New petition Demands Urgent dog laws reformed

Published on November 18, 2011 by Rebecca

A new petition has been launched today by leading animal charities, the veterinary profession and trade unions to put pressure on the Government to deliver on its assurances and overhaul dog laws and bring forward new legislation in the Queen’s Speech.

Twenty organisations – including the RSPCA, Battersea Dogs & Cats Home, Dogs Trust, The Blue Cross, the Communication Workers Union and the British Veterinary Association – have launched the petition, which would force a House of Commons debate if more than 100,000 people sign up on the Prime Minister’s official website.Despite last year’s Defra consultation on dangerous dogs, and assurances from Prime Minister David Cameron to discuss the topic, the Government has failed to address what the organisations all agree is inadequate legislation that does not adequately protect the public, worker safety and animal welfare.

The petition demands that the Government brings forward a Bill in the Queen’s Speech next year that consolidates and updates dog control legislation. It is hoped a new Bill would have a greater preventative effect by focussing on owner responsibility, give greater flexibility and discretion to enforcers and the courts, and enhance dog welfare.

The organisations behind the petition believe the current enforcement costs to the public purse are unsustainable and new approaches are needed that prevent incidents. This would save money in the short and long-term.

The public have been urged to sign the petition and share it on social media sites such as Facebook and Twitter to help reach the 100,000 signatures required to achieve the debate in the House of Commons.

Organisations behind the petition include Battersea Dogs & Cats Home, The Blue Cross, British Small Animal Veterinary Association (BSAVA), British Veterinary Association (BVA),  Communication Workers Union, Dogs Trust, GMB, Guide Dogs for the Blind Association, International Institute of Risk and Safety Management, Kennel Club, National Dog Wardens Association, Police Federation, Prospect, Royal Mail Group, Royal College of Veterinary Surgeons, RSPCA, UNISON, Union of Shop, Distributive and Allied Workers, Unite and Wood Green, The Animal Charity.

Each organisation agrees the six key areas that need to be addressed are:

Consolidation of Legislation: Any Bill must consolidate legislation concerning dog control; give greater flexibility and discretion to enforcers and the courts; include a genuine preventative effect; update some offences; improve public safety and animal welfare; and reduce the costs of enforcement.

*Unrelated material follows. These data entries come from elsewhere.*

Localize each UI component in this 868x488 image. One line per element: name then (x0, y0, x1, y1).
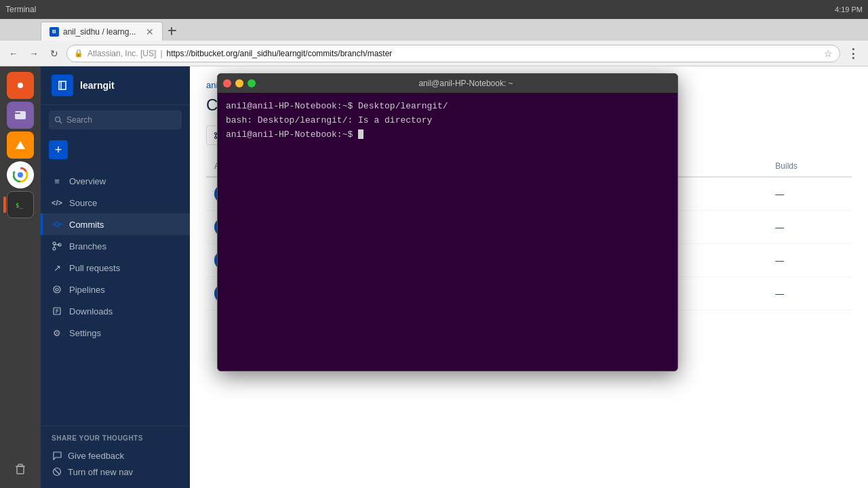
back-button[interactable]: ← (5, 45, 22, 62)
address-bar[interactable]: 🔒 Atlassian, Inc. [US] | https://bitbuck… (66, 45, 840, 62)
share-section-title: SHARE YOUR THOUGHTS (52, 434, 179, 442)
turn-off-nav-label: Turn off new nav (68, 467, 133, 477)
branches-icon (52, 241, 62, 251)
main-content: anil sidhu / learngit Commits master Sho… (190, 66, 868, 488)
dock-files-icon[interactable] (7, 102, 34, 129)
tab-title: anil_sidhu / learng... (63, 27, 136, 37)
browser-menu-button[interactable]: ⋮ (844, 46, 863, 61)
svg-marker-6 (16, 141, 25, 149)
tab-favicon: B (50, 27, 59, 37)
search-placeholder: Search (66, 115, 92, 125)
sidebar-item-overview[interactable]: ≡ Overview (41, 170, 190, 192)
svg-point-24 (56, 288, 58, 291)
topbar-time: 4:19 PM (835, 5, 863, 14)
dock-vlc-icon[interactable] (7, 131, 34, 159)
terminal-body[interactable]: anil@anil-HP-Notebook:~$ Desktop/learngi… (218, 93, 677, 371)
svg-rect-5 (15, 113, 20, 114)
sidebar-item-commits-label: Commits (69, 220, 104, 230)
give-feedback-item[interactable]: Give feedback (52, 447, 179, 464)
svg-rect-4 (15, 111, 26, 119)
feedback-icon (52, 450, 62, 461)
pull-requests-icon: ↗ (52, 262, 62, 273)
svg-point-8 (18, 172, 23, 178)
repo-icon (52, 75, 73, 96)
dock-ubuntu-icon[interactable] (7, 72, 34, 99)
turn-off-nav-icon (52, 466, 62, 477)
terminal-title: anil@anil-HP-Notebook: ~ (260, 79, 672, 88)
sidebar-header: learngit (41, 66, 190, 105)
sidebar-item-downloads-label: Downloads (69, 306, 113, 317)
dock-trash-icon[interactable] (7, 455, 34, 483)
address-separator: | (160, 49, 162, 58)
overview-icon: ≡ (52, 176, 62, 186)
bookmark-star-icon[interactable]: ☆ (824, 48, 833, 59)
terminal-line-3: anil@anil-HP-Notebook:~$ (226, 128, 669, 142)
svg-point-16 (55, 222, 59, 226)
terminal-line-1: anil@anil-HP-Notebook:~$ Desktop/learngi… (226, 100, 669, 114)
svg-point-20 (53, 247, 56, 250)
topbar-left: Terminal (5, 5, 36, 14)
forward-button[interactable]: → (26, 45, 42, 62)
give-feedback-label: Give feedback (68, 451, 124, 461)
refresh-button[interactable]: ↻ (46, 45, 62, 62)
sidebar-item-pull-requests[interactable]: ↗ Pull requests (41, 257, 190, 279)
commit-builds: — (767, 177, 852, 211)
terminal-window[interactable]: anil@anil-HP-Notebook: ~ anil@anil-HP-No… (217, 73, 678, 371)
terminal-text-2: bash: Desktop/learngit/: Is a directory (226, 115, 432, 125)
sidebar-item-commits[interactable]: Commits (41, 214, 190, 235)
repo-name: learngit (80, 80, 115, 91)
add-button[interactable]: + (49, 140, 68, 159)
commit-builds: — (767, 244, 852, 277)
sidebar-share-section: SHARE YOUR THOUGHTS Give feedback Turn o… (41, 426, 190, 488)
svg-rect-1 (171, 27, 172, 35)
commits-icon (52, 219, 62, 230)
terminal-cursor (358, 129, 363, 139)
sidebar-item-overview-label: Overview (69, 176, 106, 186)
commit-builds: — (767, 277, 852, 310)
sidebar-item-branches[interactable]: Branches (41, 235, 190, 257)
address-text: https://bitbucket.org/anil_sidhu/learngi… (167, 49, 393, 58)
sidebar-add[interactable]: + (41, 135, 190, 165)
svg-text:$_: $_ (16, 202, 23, 209)
issuer-text: Atlassian, Inc. [US] (87, 49, 156, 58)
sidebar-item-pull-requests-label: Pull requests (69, 263, 120, 273)
svg-rect-13 (18, 464, 22, 466)
terminal-maximize-button[interactable] (248, 79, 256, 87)
bitbucket-sidebar: learngit Search + ≡ Overview </> Source (41, 66, 190, 488)
browser-tab-active[interactable]: B anil_sidhu / learng... ✕ (41, 22, 163, 41)
topbar-right: 4:19 PM (835, 5, 863, 14)
browser-tabs: B anil_sidhu / learng... ✕ (0, 19, 868, 41)
dock-terminal-icon[interactable]: $_ (7, 191, 34, 218)
sidebar-item-source[interactable]: </> Source (41, 192, 190, 214)
terminal-titlebar: anil@anil-HP-Notebook: ~ (218, 74, 677, 93)
tab-close-button[interactable]: ✕ (146, 26, 154, 37)
sidebar-item-downloads[interactable]: Downloads (41, 300, 190, 322)
source-icon: </> (52, 197, 62, 208)
topbar-title: Terminal (5, 5, 36, 14)
ssl-lock-icon: 🔒 (74, 49, 83, 58)
sidebar-search[interactable]: Search (41, 105, 190, 135)
sidebar-item-pipelines-label: Pipelines (69, 285, 105, 295)
svg-rect-11 (17, 466, 24, 474)
turn-off-nav-item[interactable]: Turn off new nav (52, 464, 179, 480)
sidebar-item-branches-label: Branches (69, 241, 106, 251)
svg-point-14 (56, 117, 60, 122)
terminal-close-button[interactable] (223, 79, 231, 87)
ubuntu-topbar: Terminal 4:19 PM (0, 0, 868, 19)
terminal-text-3: anil@anil-HP-Notebook:~$ (226, 129, 358, 140)
pipelines-icon (52, 284, 62, 295)
svg-point-3 (18, 83, 23, 88)
settings-icon: ⚙ (52, 327, 62, 338)
main-layout: $_ learngit Search + ≡ Ov (0, 66, 868, 488)
new-tab-button[interactable] (163, 22, 182, 41)
sidebar-item-pipelines[interactable]: Pipelines (41, 279, 190, 300)
sidebar-item-settings[interactable]: ⚙ Settings (41, 322, 190, 344)
svg-line-30 (55, 470, 60, 474)
dock-chrome-icon[interactable] (7, 161, 34, 188)
browser-toolbar: ← → ↻ 🔒 Atlassian, Inc. [US] | https://b… (0, 41, 868, 66)
terminal-minimize-button[interactable] (235, 79, 243, 87)
col-builds: Builds (767, 156, 852, 177)
svg-line-15 (60, 121, 62, 124)
sidebar-nav: ≡ Overview </> Source Commits Branches (41, 165, 190, 426)
sidebar-item-source-label: Source (69, 198, 97, 208)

Breed specific legislation: This is not effective in tackling the real cause of the problem, which relates to the owner’s actions or omissions rather than the type of dog concerned. We believe if political will is not there to repeal breed specific legislation, then amendments must be made to ensure better canine welfare and a clear strategy put in place to regularly review, and with the intention of, ultimately phasing out breed specific legislation.

Private Property: The scope of updated legislation must be extended to cover all places, including private property, to ensure better public safety and animal welfare. It must also provide suitable defences for responsible dog owners, e.g. where someone is attacked and their dog defends them.

Permanent Identification: To assist with encouraging more responsible dog ownership, all dogs should be permanently identified, such as with a  microchip, so that animals can be matched to their owners and traceability can be improved.

Better Funding: To support this there needs to be sufficient funding streams for dog wardens and police Dog Legislation Officer (DLO) roles so that the law can be adequately enforced and public safety and animal welfare improvements can be practiced. This will save money for the public purse in the short and long term, for example through savings to the NHS for treating dog-related injuries and costs of kennelling seized dogs.

Education and engagement: This should go hand-in-hand with any changes to the law and many animal welfare organisations can provide resources for this. However, the Government should play a lead role in coordinating such work, especially within hard to reach areas, and ensuring it is properly evaluated for its effectiveness.